Orta Asya'dan Rum Kesimi'ne Büyükelçilik Adımı: Türkiye'nin Kıbrıs Politikası Sarsılıyor

Kazakistan, Özbekistan ve Türkmenistan’ın Kıbrıs Rum Kesimi’ne büyükelçi ataması Ankara’nın iki devletli çözüm politikalarını sarsıyor. AB-Orta Asya Zirvesi sonrası alınan kararlar Türk diplomasisinde kırılma yaratabilir.

Orta Asya'dan Rum Kesimi'ne Büyükelçilik Adımı: Türkiye'nin Kıbrıs Politikası Sarsılıyor

Orta Asya'dan Rum Kesimi'ne Büyükelçilik Adımı: Türkiye'nin Kıbrıs Politikası Sarsılıyor

YEREL GÜNDEM / TÜRKİYE

AB-Zirvesi öncesi dikkat çeken diplomatik adımlar Kazakistan, Özbekistan ve Türkmenistan'ın, Kıbrıs Cumhuriyeti'ne (Rum Kesimi) art arda büyükelçi ataması, Ankara'nın "iki devletli çözüm" politikalarına sert bir darbe vurdu. Bu adımlar, 4 Nisan 2025'te Semerkant'ta düzenlenen AB-Orta Asya Zirvesi öncesinde atıldı ve özellikle AB ile ilişkilerin gelişmesine yönelik stratejik hamle olarak yorumlandı.

Semerkant Zirvesi ve 12 milyar Euro'luk AB taahhüdü AB Komisyon Başkanı Ursula von der Leyen'in de katıldığı Semerkant Zirvesi, Orta Asya ülkeleri için ekonomik açıdan çekici bir platform haline geldi. AB, zirvede 12 milyar Euro'luk yatırım paketi vaadinde bulundu. Bu kapsamda Kazakistan ve Tacikistan ile güçlendirilmiş iş birliği anlaşması imzalanması kararlaştırıldı.

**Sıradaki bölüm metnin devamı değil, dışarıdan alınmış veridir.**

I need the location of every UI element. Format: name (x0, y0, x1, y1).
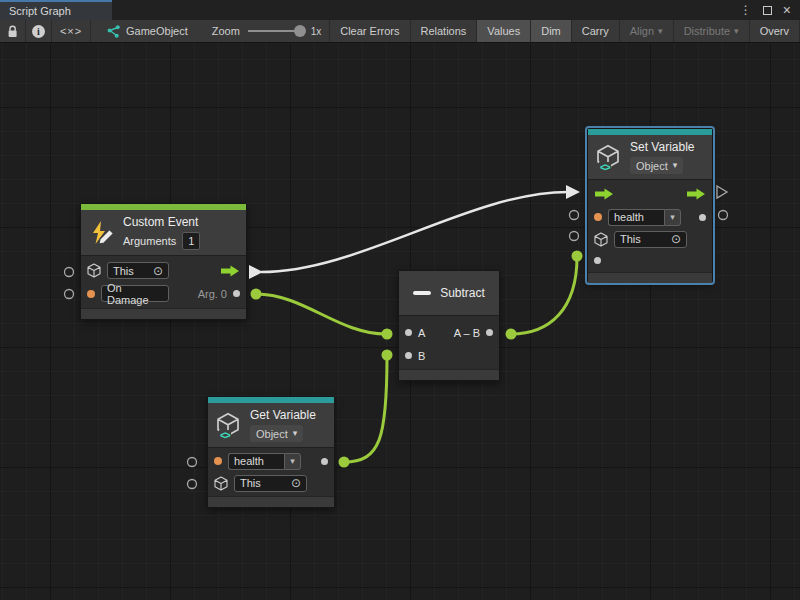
external-port[interactable] (570, 211, 579, 220)
value-input-port[interactable] (594, 257, 601, 264)
input-a-port[interactable] (405, 329, 412, 336)
get-variable-header: <> Get Variable Object ▾ (208, 403, 334, 448)
subtract-header: Subtract (399, 271, 499, 316)
tab-title: Script Graph (9, 5, 71, 17)
dropdown-button[interactable]: ▾ (664, 209, 681, 226)
values-toggle[interactable]: Values (477, 20, 531, 42)
wire-endpoint (506, 329, 517, 340)
target-field[interactable]: This ⊙ (234, 475, 307, 492)
wire-endpoint (572, 251, 583, 262)
variable-name-value: health (228, 453, 284, 470)
variable-cube-icon: <> (216, 412, 242, 438)
arg0-output-port[interactable] (233, 290, 240, 297)
info-icon: i (32, 25, 45, 38)
event-name-field[interactable]: On Damage (101, 285, 169, 302)
node-footer (588, 272, 712, 283)
node-title: Custom Event (123, 215, 200, 229)
event-bolt-pencil-icon (89, 220, 115, 246)
variable-name-port[interactable] (594, 213, 602, 221)
align-dropdown[interactable]: Align ▾ (620, 20, 674, 42)
arguments-count-field[interactable]: 1 (182, 232, 200, 250)
node-footer (208, 496, 334, 507)
node-subtract[interactable]: Subtract A A – B B (398, 270, 500, 381)
relations-button[interactable]: Relations (411, 20, 478, 42)
external-port[interactable] (188, 480, 197, 489)
dropdown-button[interactable]: ▾ (284, 453, 301, 470)
external-port[interactable] (570, 232, 579, 241)
lock-button[interactable] (0, 20, 25, 42)
arg0-label: Arg. 0 (198, 288, 227, 300)
target-field[interactable]: This ⊙ (107, 262, 169, 279)
align-label: Align (630, 25, 654, 37)
external-port[interactable] (719, 211, 728, 220)
variable-code-icon: <> (599, 162, 611, 173)
flow-output-port[interactable] (220, 265, 240, 277)
variable-name-port[interactable] (214, 457, 222, 465)
node-title: Subtract (440, 286, 485, 300)
overview-button[interactable]: Overv (750, 20, 800, 42)
maximize-icon[interactable] (763, 6, 772, 15)
external-port[interactable] (65, 268, 74, 277)
wire-arg0-to-subtract-a[interactable] (256, 294, 386, 334)
external-port[interactable] (188, 458, 197, 467)
chevron-down-icon: ▾ (290, 457, 295, 466)
variable-scope-dropdown[interactable]: Object ▾ (250, 425, 303, 442)
subtract-icon (413, 291, 431, 295)
carry-toggle[interactable]: Carry (572, 20, 620, 42)
external-flow-port[interactable] (717, 186, 727, 198)
wire-getvariable-to-subtract-b[interactable] (344, 356, 387, 462)
zoom-label: Zoom (212, 20, 240, 42)
chevron-down-icon: ▾ (658, 27, 663, 36)
variable-name-value: health (608, 209, 664, 226)
close-icon[interactable]: × (783, 3, 791, 17)
dim-toggle[interactable]: Dim (531, 20, 572, 42)
target-picker-icon[interactable]: ⊙ (153, 265, 163, 277)
event-value-port[interactable] (87, 290, 95, 298)
info-button[interactable]: i (26, 20, 51, 42)
external-port[interactable] (65, 290, 74, 299)
node-set-variable[interactable]: <> Set Variable Object ▾ (587, 128, 713, 283)
zoom-slider-knob[interactable] (294, 25, 306, 37)
chevron-down-icon: ▾ (734, 27, 739, 36)
target-picker-icon[interactable]: ⊙ (291, 477, 301, 489)
target-value: This (113, 265, 134, 277)
flow-input-port[interactable] (594, 188, 614, 200)
node-custom-event[interactable]: Custom Event Arguments 1 This ⊙ (80, 203, 247, 320)
code-icon: <×> (60, 25, 82, 37)
gameobject-icon (105, 25, 120, 38)
variable-scope-dropdown[interactable]: Object ▾ (630, 157, 683, 174)
distribute-label: Distribute (684, 25, 730, 37)
toolbar-separator (90, 20, 91, 42)
value-output-port[interactable] (321, 458, 328, 465)
target-field[interactable]: This ⊙ (614, 231, 687, 248)
script-graph-window: Script Graph ⋮ × i <×> (0, 0, 800, 600)
variable-name-dropdown[interactable]: health ▾ (608, 209, 681, 226)
input-a-label: A (418, 327, 425, 339)
variable-name-dropdown[interactable]: health ▾ (228, 453, 301, 470)
gameobject-type-icon (87, 263, 101, 278)
tab-script-graph[interactable]: Script Graph (0, 0, 112, 20)
wire-flow-customevent-setvariable[interactable] (261, 192, 568, 272)
edit-graph-button[interactable]: <×> (52, 20, 90, 42)
value-output-port[interactable] (699, 214, 706, 221)
flow-wire-end-arrow (566, 185, 580, 199)
input-b-port[interactable] (405, 352, 412, 359)
chevron-down-icon: ▾ (673, 161, 678, 170)
chevron-down-icon: ▾ (670, 213, 675, 222)
wire-endpoint (339, 457, 350, 468)
node-get-variable[interactable]: <> Get Variable Object ▾ health ▾ (207, 396, 335, 508)
target-picker-icon[interactable]: ⊙ (671, 233, 681, 245)
scope-value: Object (636, 160, 668, 172)
target-value: This (240, 477, 261, 489)
distribute-dropdown[interactable]: Distribute ▾ (674, 20, 750, 42)
tab-bar: Script Graph ⋮ × (0, 0, 800, 20)
graph-canvas[interactable]: Custom Event Arguments 1 This ⊙ (0, 44, 800, 600)
node-footer (399, 369, 499, 380)
zoom-slider[interactable] (248, 30, 303, 32)
wire-subtract-to-setvariable[interactable] (511, 257, 577, 334)
result-output-port[interactable] (486, 329, 493, 336)
graph-owner[interactable]: GameObject (105, 20, 188, 42)
clear-errors-button[interactable]: Clear Errors (329, 20, 410, 42)
window-menu-icon[interactable]: ⋮ (740, 4, 752, 16)
flow-output-port[interactable] (686, 188, 706, 200)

BM kararlarına bağlılık vurgusu ve KKTC'yi tanımama taahhüdü Zirvede yayınlanan ortak bildiride, BM Güvenlik Konseyi'nin KKTC'yi tanımamaya yönelik 541 ve 550 sayılı kararlarına sadakat vurgusu yapıldı. Bu kararlarla Türk tarafının ayrı bir devlet kurması meşrulaştırılmazken, Orta Asya ülkeleri bu politikalara uygun hareket edeceklerini beyan etti. Bu da Türkiye'nin "KKTC'nin uluslararası tanınması" hedefini baltalayan ciddi bir sürece işaret etti.

İlk adım Kazakistan'dan geldi Ocak 2025'te Kazakistan, Rum Kesimi ile karşlılıklı diplomatik temsilcilik açma kararını duyurdu. Ardından Özbekistan ve Türkmenistan da Roma'daki mevcut büyükelçilerini Kıbrıs Cumhuriyeti'ne akredite ederek adımlarını tamamladı. Bu hamlelerin zamanlaması, AB ile ilişkileri öncelikli tutan diplomatik hesapların etkisiyle açıklandı.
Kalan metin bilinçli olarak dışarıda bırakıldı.